Homelessness is a multifaceted issue and we need to have a better understanding of its root causes as we work toward long-term solutions. Lack of mental health access, substance use, financial instability and unaffordable housing are all common causes of homelessness. 

In order to address mental health and substance use issues, it is imperative to make sure community members first have secure housing to meet their essential needs and have a safe place to recover. To offer some perspective on our current housing market, United States Census Data suggests that the average cost of a home in Gilroy is approximately $663,100. This will only increase with new housing communities being built. The Bay Area Census reports that 40 percent of Gilroy’s residents live in renter-occupied housing units. 

According to the Department of Housing and Urban Development, homelessness has increased in the state of California by 7 percent since the start of the pandemic. With the rise of unemployment resulting from the pandemic, more residents will need affordable housing options now than ever before. 

Where does this leave folks whose housing has already been jeopardized? The City of Gilroy’s website currently lists a limited number of emergency housing options for those seeking shelter. However, in order to qualify, one must be a survivor of domestic violence or a family with at least one child. Other shelter options are only available during the winter. These options are not only temporary solutions but are also accessible only to a small percentage of people who make up the homeless community. 

If you are a Gilroy resident you know our town comes together in times of need, we are stronger together and constantly show support to one another. As social work graduate students at the University of Southern California with myself being a Gilroy resident, we believe it is time to extend our support to our homeless neighbors; it is time to show how nurturing and strong we are as a collective. 

So the question is, what can we do to help the homeless residents of this town? I urge our residents to start by advocating for rent control policies that make rent affordable for families who earn a modest living. Rent control policies give the local government the power to implement protections for tenants by limiting annual rent increases and help to prevent displacement.
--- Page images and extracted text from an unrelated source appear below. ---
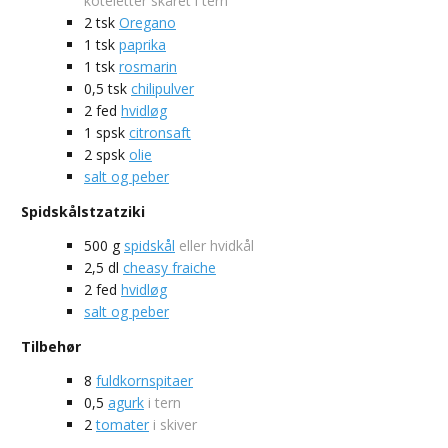
koteletter skåret i tern
2
tsk
Oregano
1
tsk
paprika
1
tsk
rosmarin
0,5
tsk
chilipulver
2
fed
hvidløg
1
spsk
citronsaft
2
spsk
olie
salt og peber
Spidskålstzatziki
500
g
spidskål
eller hvidkål
2,5
dl
cheasy fraiche
2
fed
hvidløg
salt og peber
Tilbehør
8
fuldkornspitaer
0,5
agurk
i tern
2
tomater
i skiver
Further, we have to urge our elected officials to expand upon housing subsidies for low-income residents. This way our community members have a safety net instead of being forced to choose between living on the streets or living in their cars. 

You can also help by referring unhoused locals to resources in our town like the Gilroy Compassion Center, which aims to help the homeless residents of Gilroy with assistance in providing temporary shelter, internet, showers, laundry and even provides case managers who help homeless individuals build up their resumes for job opportunities and resources on how to pay off debt or find education. 

I urge residents of our community to volunteer and to be a helping hand to the other residents of our community. By being an advocate, volunteering and even destigmatizing homelessness, we can make a tremendous difference and bring Gilroy closer than it already is.

Stephanie Hernandez and Sarah Manjra are graduate students at the University of Southern California.